> _Supplied information_
----

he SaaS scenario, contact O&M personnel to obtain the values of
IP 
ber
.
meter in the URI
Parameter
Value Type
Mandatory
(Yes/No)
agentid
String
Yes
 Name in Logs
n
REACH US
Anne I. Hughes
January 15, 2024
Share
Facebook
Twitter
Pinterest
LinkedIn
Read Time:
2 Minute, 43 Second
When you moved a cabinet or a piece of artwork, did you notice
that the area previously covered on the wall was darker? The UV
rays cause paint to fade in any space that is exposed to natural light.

----

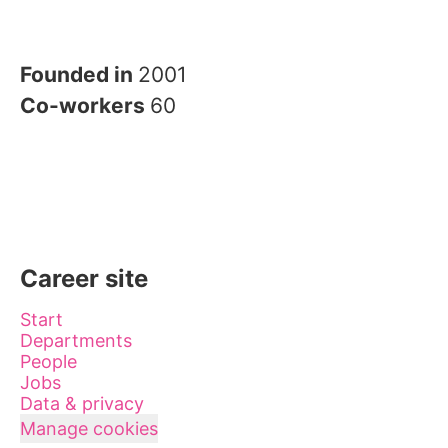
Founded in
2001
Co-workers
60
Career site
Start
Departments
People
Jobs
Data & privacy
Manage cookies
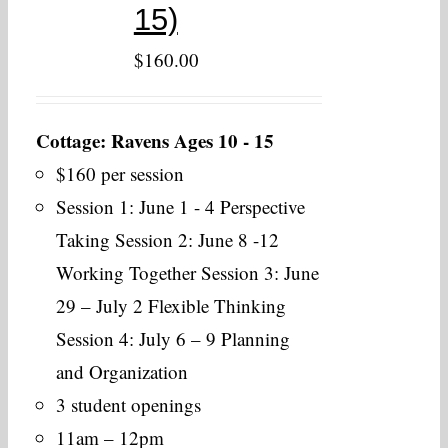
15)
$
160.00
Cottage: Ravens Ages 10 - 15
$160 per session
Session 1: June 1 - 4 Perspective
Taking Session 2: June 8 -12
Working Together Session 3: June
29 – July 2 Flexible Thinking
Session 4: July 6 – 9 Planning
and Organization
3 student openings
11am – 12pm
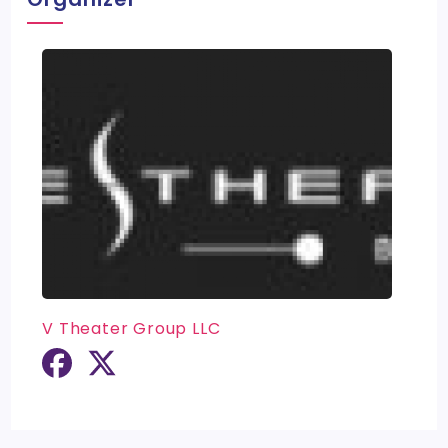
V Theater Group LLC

----

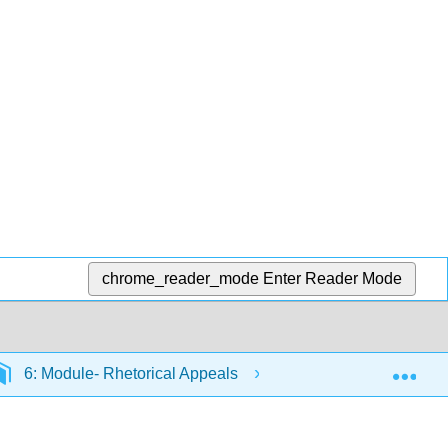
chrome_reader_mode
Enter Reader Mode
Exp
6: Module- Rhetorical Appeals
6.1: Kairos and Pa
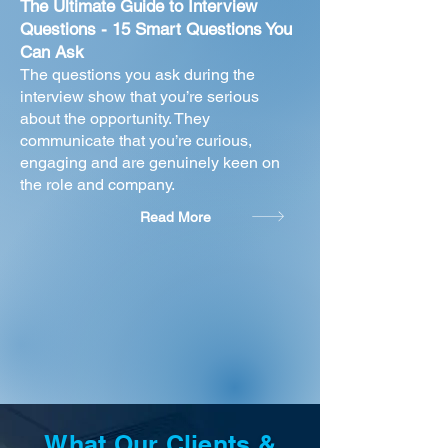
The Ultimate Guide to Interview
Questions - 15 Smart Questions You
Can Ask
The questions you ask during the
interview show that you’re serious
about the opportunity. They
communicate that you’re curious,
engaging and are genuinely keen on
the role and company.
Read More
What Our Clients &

----

> _Exercise_
Say how many lines of the listing above include the word "that", giving the number alone.

> _Task response_
4